Она всё смотрела на него, забыв про кофе. Перед ней сидел тот скромный герой, о котором она могла только слышать или читать.
— Я понимаю, — наконец сказала Лидия Владимировна, — вы жить торопитесь и чувствовать спешите. Но хотелось, чтобы вы узнали друг друга лучше.
Он вскочил и стал ходить по пушистому ковру. Его руки нервно вцепились в борта пиджака и забегали по ним, не зная, куда деться. С лица пропала любезность, словно высохла на задубевших скулах.
— Лидия Владимировна! Вы женщина, вы должны понять! Неужели не бывает любви с первого взгляда?! Как у Пушкина, как у Онегина… Или как у лейтенанта Шмидта. С первого взгляда и на всю жизнь. Разве такая любовь второго сорта? Я сам в неё не верил. Пока не встретил вашу дочь. Я могу ждать год, и два, и три. Но зачем? Я же взрослый человек. Вы отдадите Киру не мальчишке, не проходимцу, а мужчине и человеку. Если хотите, специалисту. Лидия Владимировна! Намного ли вы старше дочери? Вам ли не понять любви?

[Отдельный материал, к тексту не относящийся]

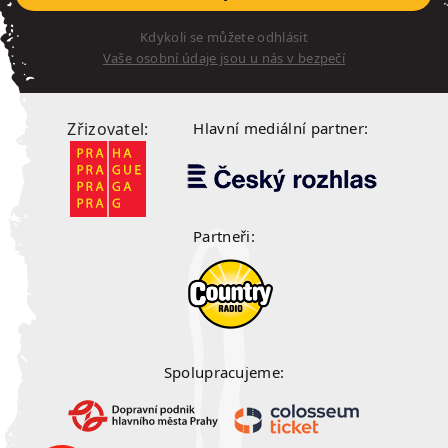
Kdykoli se můžete odhlásit
Vaše osobní údaje jsou u nás v bezpečí
Zřizovatel:
Hlavní mediální partner:
Partneři:
Spolupracujeme:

Она улыбнулась. Глаза сделались маленькими, потерявшимися в чернокрашеных жёстких ресницах, сделались вроде паучков, к которым улыбка погнала сетки длинных и тонких морщинок. И сразу стало видно, что она намного старше дочери.
Он подошёл, гибко склонился, взял её обмякшую руку и поцеловал.
— Вы, Миша, джентльмен, а их теперь так мало.